- _DATA_
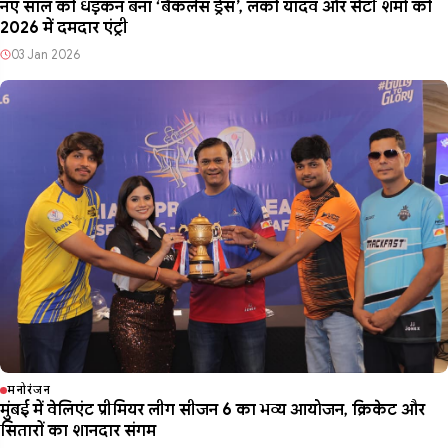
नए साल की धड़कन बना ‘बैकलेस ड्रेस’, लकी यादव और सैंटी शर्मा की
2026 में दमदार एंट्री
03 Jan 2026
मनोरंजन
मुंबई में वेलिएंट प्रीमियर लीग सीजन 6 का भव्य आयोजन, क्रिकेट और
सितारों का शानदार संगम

---

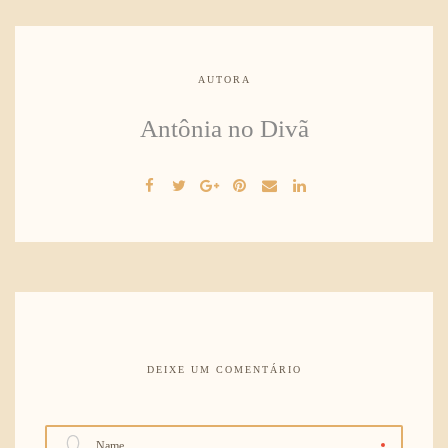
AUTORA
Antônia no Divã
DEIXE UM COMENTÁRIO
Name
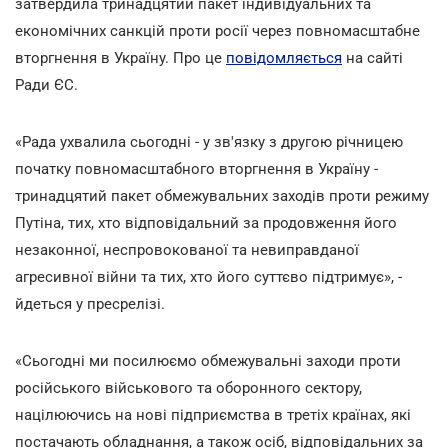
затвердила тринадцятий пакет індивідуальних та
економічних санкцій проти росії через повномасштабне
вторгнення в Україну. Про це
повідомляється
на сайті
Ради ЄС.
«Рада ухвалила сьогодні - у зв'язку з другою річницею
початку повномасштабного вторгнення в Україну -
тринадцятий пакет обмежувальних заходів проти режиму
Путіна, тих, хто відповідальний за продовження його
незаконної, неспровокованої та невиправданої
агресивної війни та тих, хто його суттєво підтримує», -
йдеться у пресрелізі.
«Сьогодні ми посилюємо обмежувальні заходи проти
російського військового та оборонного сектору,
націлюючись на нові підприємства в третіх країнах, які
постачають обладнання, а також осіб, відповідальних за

- _THE PROBLEM_
Show the lines above that include "пакет".

- _ANSWER_
затвердила тринадцятий пакет індивідуальних та
тринадцятий пакет обмежувальних заходів проти режиму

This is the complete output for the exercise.